After the closing parenthesis the .close() is called automatically.

This allows for a lot of nice things, such as providing methods for stacking and combining resources, thus making sure they automatically close in the correct order. Callers never have to care about closing resource explicitly. Error handling is much easier to do.

Etc.

lliamander · on Dec 4, 2021

I was just thinking about this earlier today! But then isn't that just the same thing as try-with-resouces?

valenterry · on Dec 4, 2021

Very similar but not the same. try-with-resources is essentially a "hack" that tries to emulate what I described (and it mostly succeeds with it). That way, the ecosystem doesn't have to be changed. "My" solution requires that libraries use/support this pattern, and it also requires the language to have nice syntax, something that Java isn't very good at.

ajkjk · on Dec 4, 2021

I read that pseudocode and all I think is: this sounds like it's making up for a missing language feature.

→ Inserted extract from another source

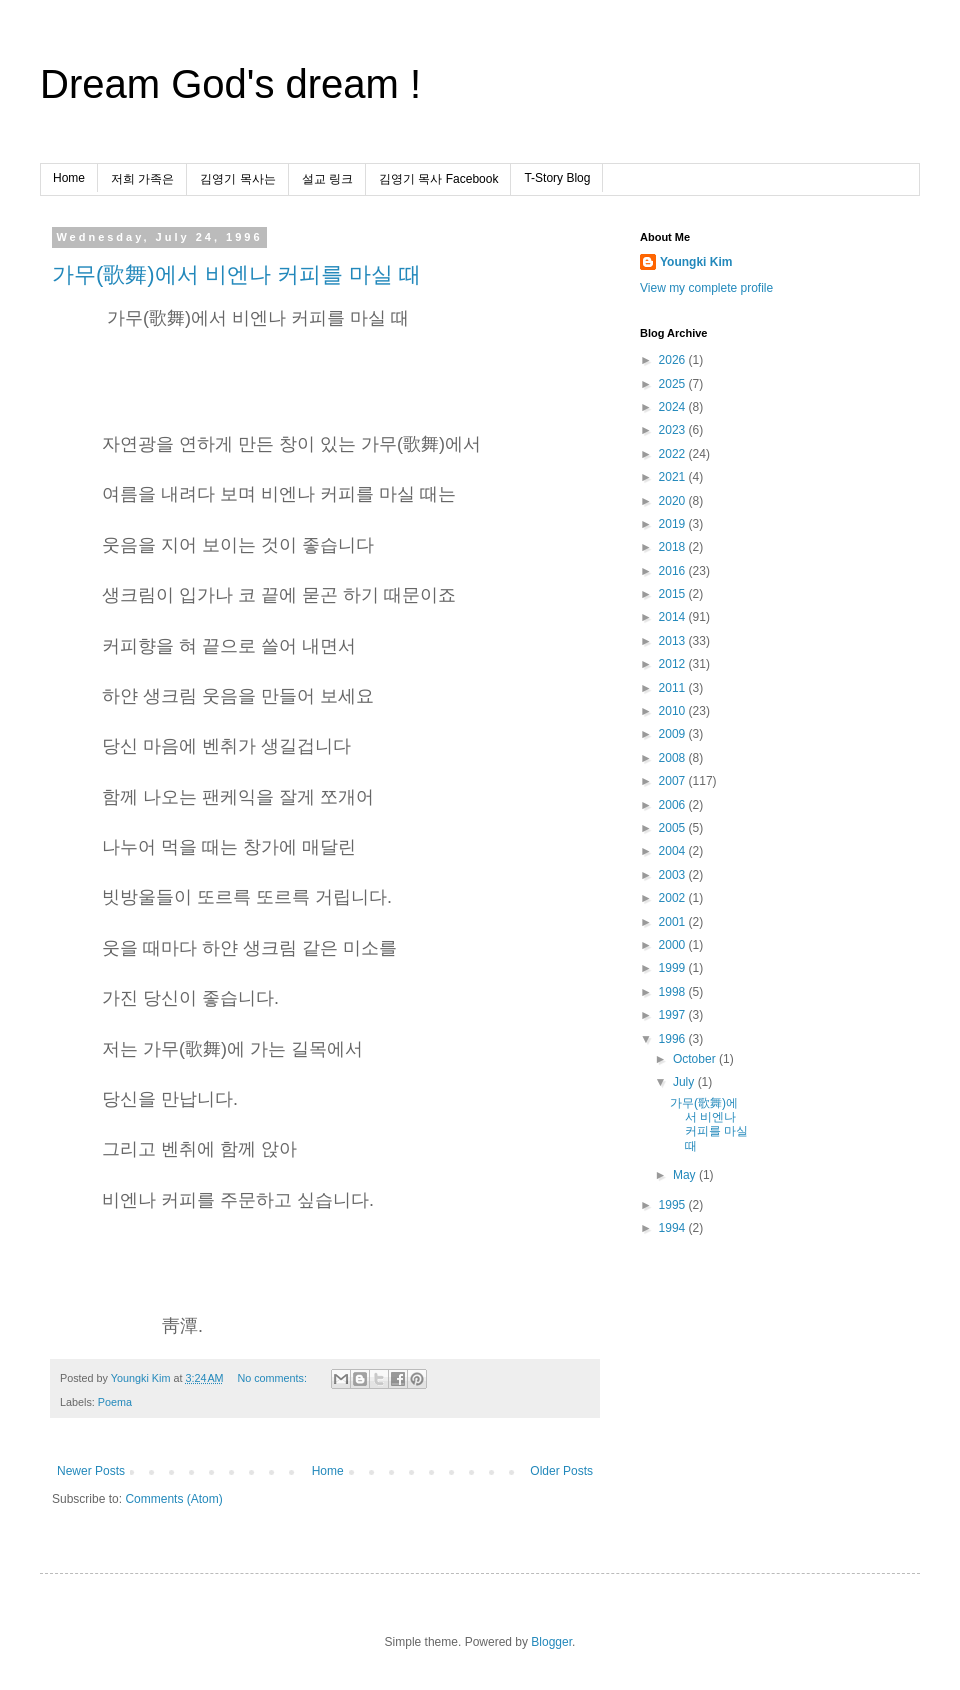 The width and height of the screenshot is (960, 1690). I want to click on 2015, so click(674, 594).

valenterry · on Dec 4, 2021

Well, it's pseudocode, but it's close enough.

Here's a runnable example: https://scastie.scala-lang.org/5klYiw6cT7yckJbn2zGmJg

The gist is: this does everything needed for resources, including preventing errors at compile-time, being composable/reusable and handling errors correctly (you can throw an exception in the middle and the scanners will still be closed).

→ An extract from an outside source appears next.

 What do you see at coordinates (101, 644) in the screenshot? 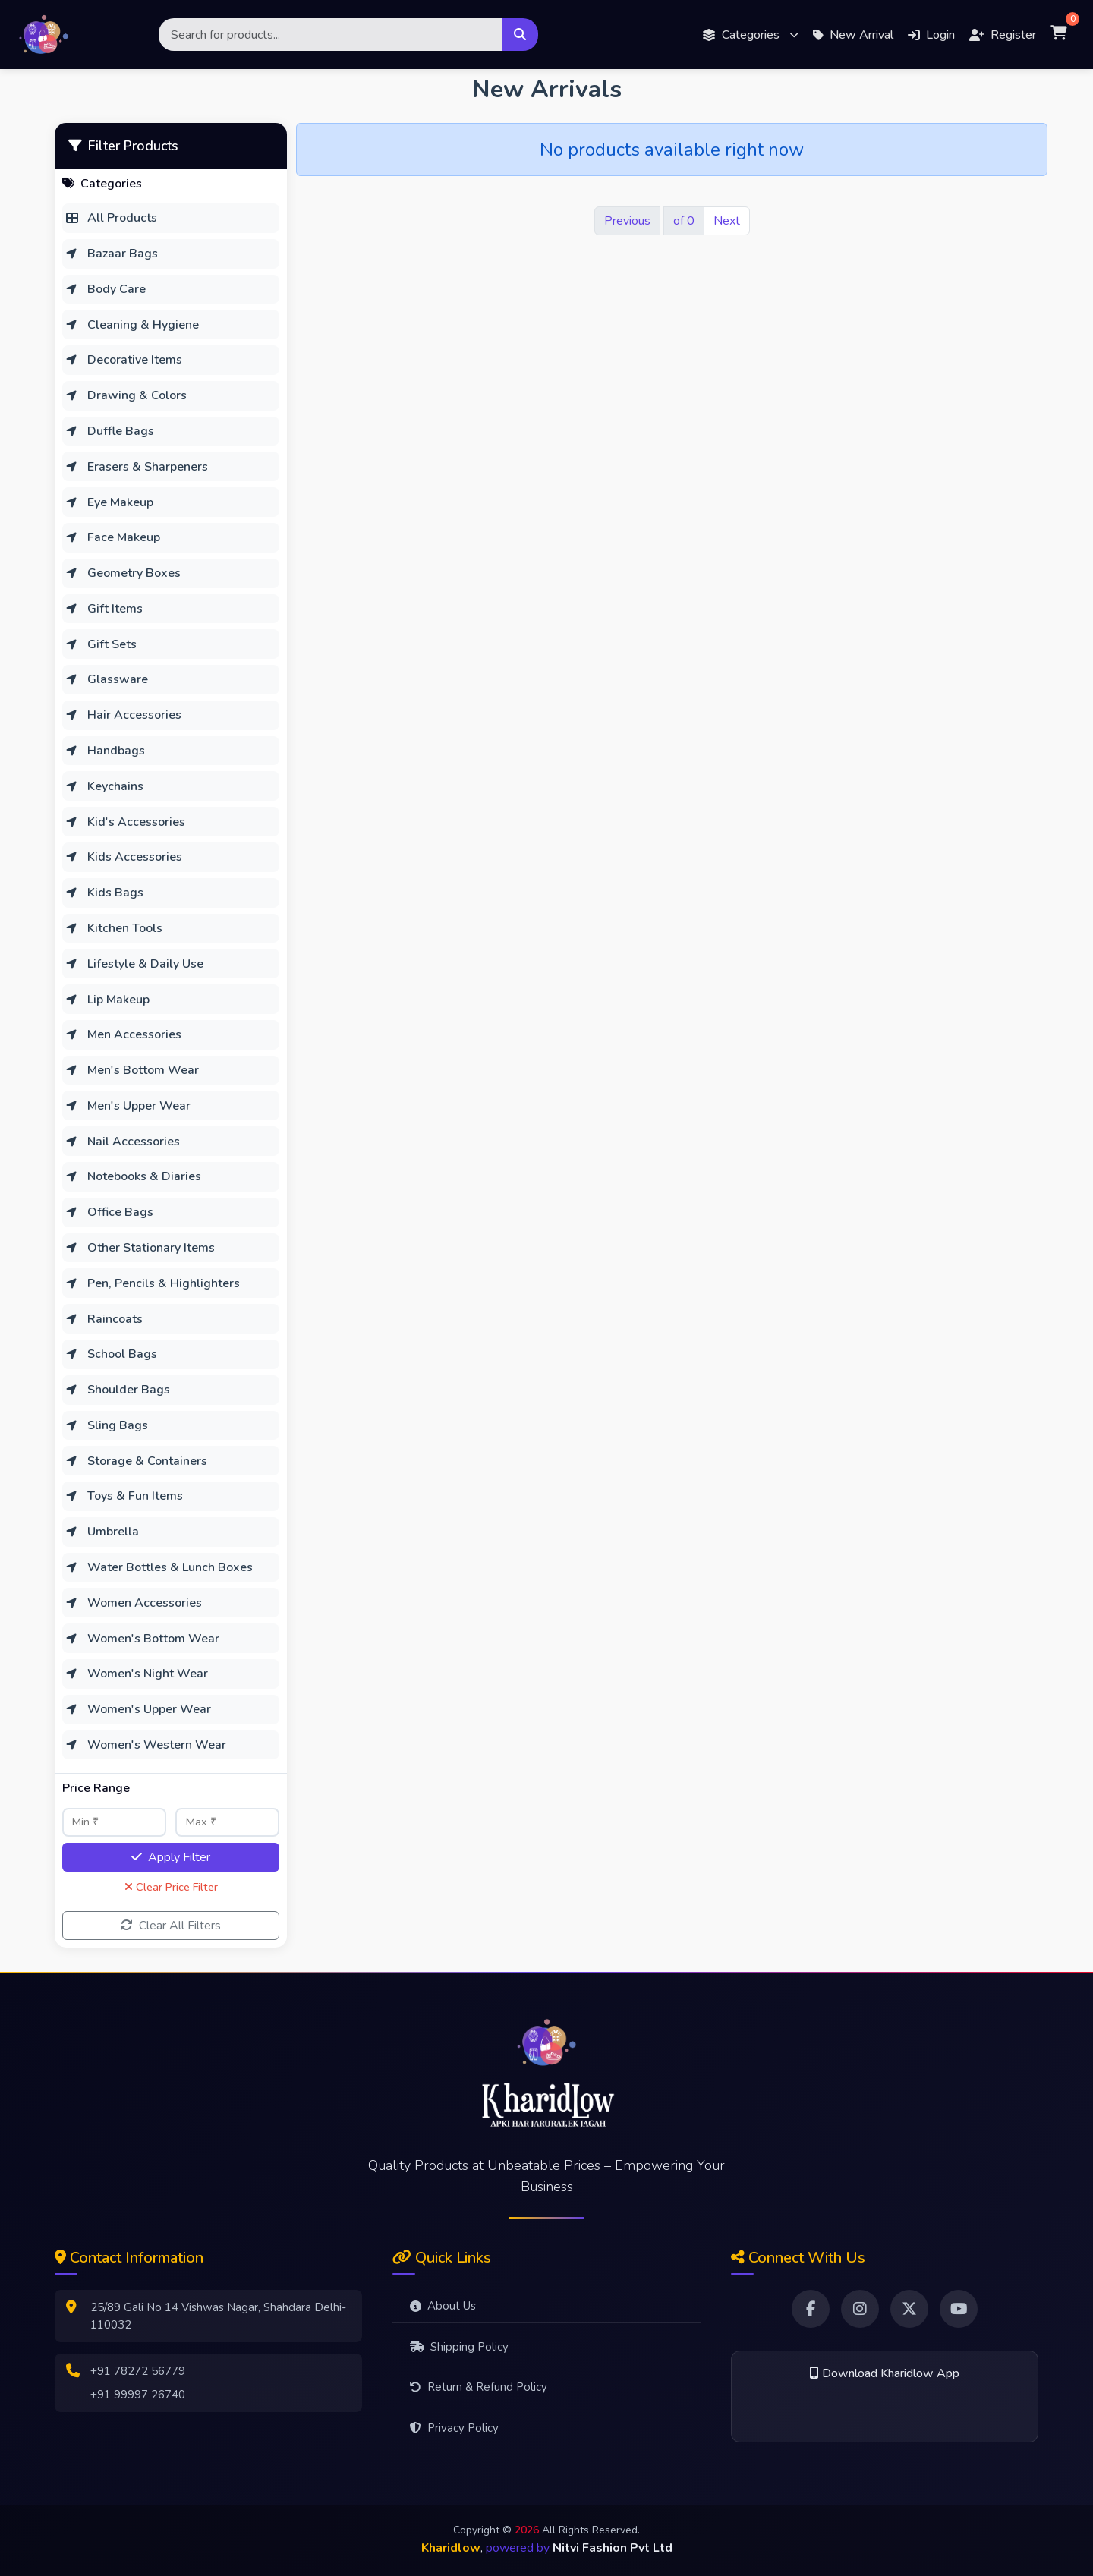 I see `Gift Sets` at bounding box center [101, 644].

That being said, having it as a language feature might make certain use-cases nicer and more ergonomic. However, it also makes the language much more complex; I don't think resources alone are a sufficient reason to fundamentally change the language.

One thing that Rust has gotten fairly right so far is not having added too many special cases and rely on general language features mostly. For example, don't have special syntax/handling for optional/nullable values, but just use the existing macrosystem to deal with it. I hope this philosophy will continue.

Rust is here to stay and these kind of decisions make a big difference in the long run.

ketralnis · on Dec 3, 2021

Is sOpen.nextLine() after the close also a compile time error?

lliamander · on Dec 3, 2021

No. That's a good point and one of those things that having built-in language support helps. But if you are using method chaining (i.e. fluent API) that matters less.

baby · on Dec 4, 2021

I think they should have started with the poor man typestate, which is to create a type per state (can use wrapper types if needed)

brunoqc · on Dec 3, 2021

I wonder how it improved since the last article.

solmag · on Dec 4, 2021

I believe there is a library that can generate type-state machines for you in Rust, ie. you don't have to code it by hand.

baby · on Dec 4, 2021

I think you're talking about what Pin does? But that's unrelated to these custom state machines.

solmag · on Dec 5, 2021

https://github.com/eugene-babichenko/rust-fsm - I think I meant this.